Published: August 22, 2006

One by one, the owners of the National Football League trickled out of a ballroom two weeks ago, a new commissioner elected, and a new round of politicking about to begin. As their limousines idled outside, the owners sent a pointed message to one another and to the players union, and made clear that Roger Goodell’s honeymoon as commissioner might not last long.

They want a revenue-sharing solution, the owners said, and they are increasingly unhappy with the collective-bargaining agreement they negotiated five months ago, which they say gave too much revenue to players.

The owners were stating the obvious. The rest of Goodell’s agenda as commissioner — international growth, new media, a team in Los Angeles — can go nowhere until the complex money issues are resolved.

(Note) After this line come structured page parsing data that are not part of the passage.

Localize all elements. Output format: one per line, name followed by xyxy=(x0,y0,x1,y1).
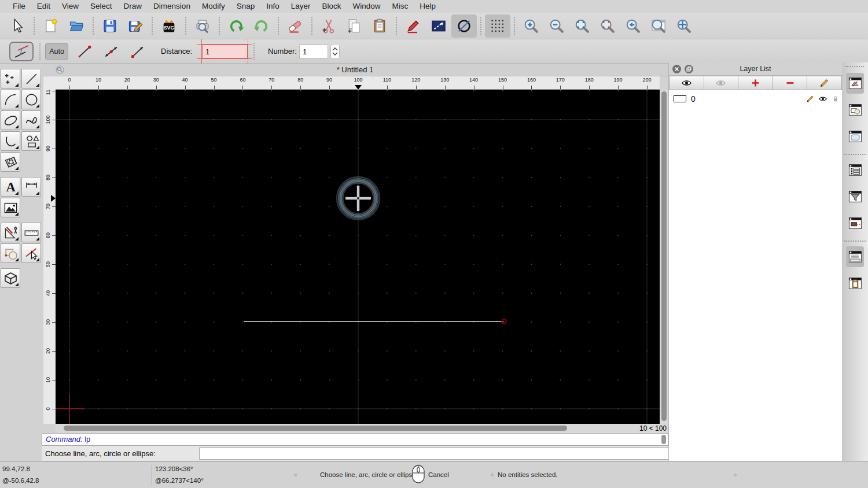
drawing-canvas[interactable] xyxy=(56,90,660,424)
dimension-tools-button[interactable] xyxy=(21,177,41,197)
erase-button[interactable] xyxy=(282,14,308,38)
zoom-auto-button[interactable] xyxy=(569,14,595,38)
layer-edit-button[interactable] xyxy=(806,94,815,106)
dock-entity-list-toggle[interactable] xyxy=(846,160,864,180)
vertical-scrollbar[interactable] xyxy=(660,90,668,424)
polyline-tools-button[interactable] xyxy=(1,131,20,151)
right-click-hint: Cancel xyxy=(428,471,449,478)
modify-tools-button[interactable] xyxy=(1,223,20,242)
number-stepper[interactable] xyxy=(330,44,340,59)
circle-tools-button[interactable] xyxy=(21,90,41,109)
horizontal-scrollbar-thumb[interactable] xyxy=(64,426,567,431)
layer-color-swatch[interactable] xyxy=(674,95,686,102)
redo-button[interactable] xyxy=(249,14,274,38)
command-input[interactable] xyxy=(199,448,693,460)
edit-layer-button[interactable] xyxy=(807,76,842,90)
snap-line-endpoints-button[interactable] xyxy=(74,44,94,59)
menu-file[interactable]: File xyxy=(7,0,31,13)
paste-button[interactable] xyxy=(367,14,392,38)
dock-clipboard-toggle[interactable] xyxy=(846,273,864,294)
save-as-button[interactable] xyxy=(123,14,148,38)
image-tool-button[interactable] xyxy=(1,198,20,217)
v-ruler-cursor-marker xyxy=(51,195,56,202)
new-file-button[interactable] xyxy=(38,14,64,38)
distance-input[interactable] xyxy=(202,45,248,58)
undo-button[interactable] xyxy=(223,14,249,38)
solid-tools-button[interactable] xyxy=(1,268,20,288)
number-label: Number: xyxy=(268,39,297,64)
text-tool-button[interactable]: A xyxy=(1,177,20,197)
dock-block-list-toggle[interactable] xyxy=(846,99,864,120)
copy-button[interactable] xyxy=(341,14,367,38)
menu-edit[interactable]: Edit xyxy=(31,0,56,13)
layer-visibility-toggle[interactable] xyxy=(818,94,827,106)
h-ruler-label: 130 xyxy=(437,77,453,83)
pen-attributes-button[interactable] xyxy=(400,14,426,38)
hatch-tool-button[interactable] xyxy=(1,152,20,172)
menu-window[interactable]: Window xyxy=(347,0,387,13)
zoom-in-button[interactable] xyxy=(518,14,544,38)
zoom-out-button[interactable] xyxy=(544,14,569,38)
save-file-button[interactable] xyxy=(97,14,123,38)
point-tools-button[interactable] xyxy=(1,69,20,88)
number-input[interactable] xyxy=(299,45,328,58)
command-prompt-label: Choose line, arc, circle or ellipse: xyxy=(45,446,156,461)
ellipse-tools-button[interactable] xyxy=(1,110,20,130)
menu-select[interactable]: Select xyxy=(84,0,118,13)
arc-tools-icon xyxy=(3,92,19,108)
open-file-button[interactable] xyxy=(64,14,89,38)
menu-view[interactable]: View xyxy=(56,0,84,13)
select-arrow-button[interactable] xyxy=(5,14,30,38)
menu-info[interactable]: Info xyxy=(260,0,285,13)
menu-draw[interactable]: Draw xyxy=(118,0,148,13)
snap-line-start-button[interactable] xyxy=(127,44,147,59)
command-history-label: Command: xyxy=(46,435,83,443)
print-preview-button[interactable] xyxy=(190,14,215,38)
menu-block[interactable]: Block xyxy=(317,0,347,13)
dock-selection-filter-toggle[interactable] xyxy=(846,186,864,207)
dock-pen-palette-toggle[interactable] xyxy=(846,213,864,234)
zoom-window-button[interactable] xyxy=(646,14,671,38)
select-tools-button[interactable] xyxy=(21,243,41,263)
line-tools-button[interactable] xyxy=(21,69,41,88)
show-all-layers-button[interactable] xyxy=(669,76,704,90)
dock-command-line-toggle[interactable] xyxy=(846,246,864,267)
attributes-tool-button[interactable] xyxy=(1,243,20,263)
layer-lock-toggle[interactable] xyxy=(831,94,840,106)
polygon-tools-button[interactable] xyxy=(21,131,41,151)
menu-help[interactable]: Help xyxy=(414,0,442,13)
zoom-redraw-button[interactable] xyxy=(620,14,646,38)
hide-all-layers-button[interactable] xyxy=(704,76,739,90)
dock-library-browser-icon xyxy=(847,128,863,145)
add-layer-button[interactable] xyxy=(738,76,773,90)
menu-layer[interactable]: Layer xyxy=(285,0,317,13)
horizontal-scrollbar[interactable] xyxy=(56,424,637,433)
remove-layer-button[interactable] xyxy=(773,76,808,90)
menu-dimension[interactable]: Dimension xyxy=(148,0,196,13)
parallel-line-tool-button[interactable] xyxy=(9,42,34,61)
line-attributes-button[interactable] xyxy=(426,14,451,38)
layer-row[interactable]: 0 xyxy=(669,93,842,105)
menu-misc[interactable]: Misc xyxy=(387,0,414,13)
auto-snap-button[interactable]: Auto xyxy=(45,43,68,60)
measure-tools-button[interactable] xyxy=(21,223,41,242)
dock-library-browser-toggle[interactable] xyxy=(846,126,864,147)
arc-tools-button[interactable] xyxy=(1,90,20,109)
grid-toggle-button[interactable] xyxy=(485,14,510,38)
select-tools-icon xyxy=(24,246,39,261)
command-history-scrollbar[interactable] xyxy=(661,435,666,444)
save-file-icon xyxy=(102,18,118,34)
entity-visibility-button[interactable] xyxy=(451,14,477,38)
dock-layer-list-toggle[interactable] xyxy=(846,73,864,94)
snap-line-middle-button[interactable] xyxy=(101,44,120,59)
export-svg-button[interactable]: SVG xyxy=(156,14,182,38)
menu-snap[interactable]: Snap xyxy=(231,0,261,13)
menu-modify[interactable]: Modify xyxy=(196,0,231,13)
vertical-scrollbar-thumb[interactable] xyxy=(661,91,667,421)
print-preview-icon xyxy=(194,18,211,34)
zoom-previous-button[interactable] xyxy=(595,14,620,38)
spline-tools-button[interactable] xyxy=(21,110,41,130)
cut-button[interactable] xyxy=(316,14,341,38)
zoom-pan-button[interactable] xyxy=(671,14,697,38)
mouse-icon xyxy=(412,465,425,485)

The conversations that will lead to a revenue-sharing resolution are likely to further irritate the already prickly relations between officials from the league’s high-revenue teams and its low-revenue teams, some of whom have been particularly vocal in their displeasure with the agreement.

“The very first resolution in Roger Goodell’s tenure will alienate him from everyone,” said an executive from one low-revenue team, who was granted anonymity because he was not authorized to speak publicly about his team’s position on the deal. “Nobody will express happiness with it.”

In a gathering with reporters yesterday, the outgoing commissioner, Paul Tagliabue, said he had told Goodell, who was closely involved in the negotiations of the new contract, to learn as much as he could about how the new collective-bargaining agreement would work.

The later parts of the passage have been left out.